Naast deze twee dienen van Suriname M.Th. Hijlaard (1890-1979), Anton de Kom (1898-1945) en Wim Bos-Verschuur (1904-1985) genoemd te worden. De Antilliaanse eilanden bezitten in deze tijd enkele schrijvers die in het Papiamento en Spaans schreven. Ook in deze tijd manifesteert zich het echte Antilliaanse talent nog niet in het Nederlands. Naargelang hun talent produceren deze auteurs óf heimat-literatuur voor eigen parochie óf werk van internationale allure. De besten onder hen zijn kosmopoliet en bewegen zich met gemak in diverse talen en culturen. Zij zijn degenen die de Nederlands-Caribische literatuur geïnitieerd hebben en haar op internationaal niveau hebben getild.

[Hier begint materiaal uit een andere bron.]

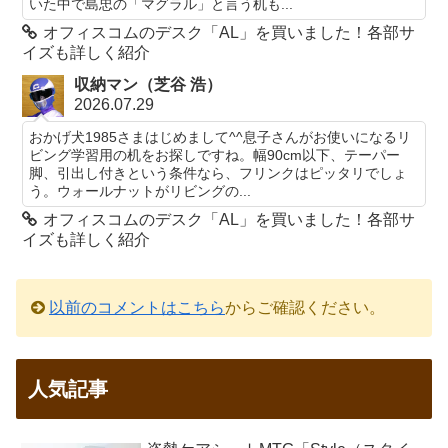
いた中で島忠の「マグラル」と言う机も...
オフィスコムのデスク「AL」を買いました！各部サ
イズも詳しく紹介
収納マン（芝谷 浩）
2026.07.29
おかげ犬1985さまはじめまして^^息子さんがお使いになるリ
ビング学習用の机をお探しですね。幅90cm以下、テーパー
脚、引出し付きという条件なら、フリンクはピッタリでしょ
う。ウォールナットがリビングの...
オフィスコムのデスク「AL」を買いました！各部サ
イズも詳しく紹介
以前のコメントはこちら
からご確認ください。
人気記事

Zowel Cola Debrot als Albert Helman leefden het grootste deel van hun leven in Europa en analyseerden de gevolgen van de koloniale geschiedenis voor hun persoonlijke leven en hun positie temidden van de multi-raciale bevolkingsstructuren in hun landen van herkomst. Ze richtten zich daarbij op een Europees leespubliek en vonden zo aanvankelijk een plaatsje als ‘exotische’ schrijvers binnen de Europees-Nederlandse context. Albert Helman pleitte in zijn debuutroman Zuid-Zuid-West (1926) voor meer aandacht voor de oorspronkelijke Indiaanse bewoners van Surinames binnenland: ‘Alle koloniaal bezit is vrijwillig op zich nemen van een plicht... Indien gij slechts wist hoe schoon dit land is, hoe innig het leven daar... Mijn arm, arm land...’ (112) Cola Debrot bepaalde in zijn debuutroman Mijn zuster de negerin (1935) de positie van de witte ten opzichte van de gekleurde Curaçaoenaar; zijn antwoord was dat ze door de historische banden als familie met elkaar verbonden zijn. Beide auteurs bouwden een groot oeuvre op, maar bleven in eigen land lange tijd eenzame voorlopers die nauwelijks weerklank of waardering vonden. Maar met hun analyse van de Caribische mens in zijn multi-raciale samenleving, diens houding ten opzichte van zijn specifieke geschiedenis, en de migratie waren er drie dominante thema's voor de volgende decennia gegeven.
Een volgende generatie zal in de auteurs Rudy van Lier (1914-1987), Hugo Pos (1913), René de Rooy (1917-1974), Oda Blinder (1918-1969), Boeli van Leeuwen (1922), Jules de Palm (1922), Tip Marugg (1923), E. Bruma (1925), Shrinivasi (1926), Charles Corsen (1927-1994), Bernardo Ashetu (1929-1982) een aantal grote talenten voortbrengen.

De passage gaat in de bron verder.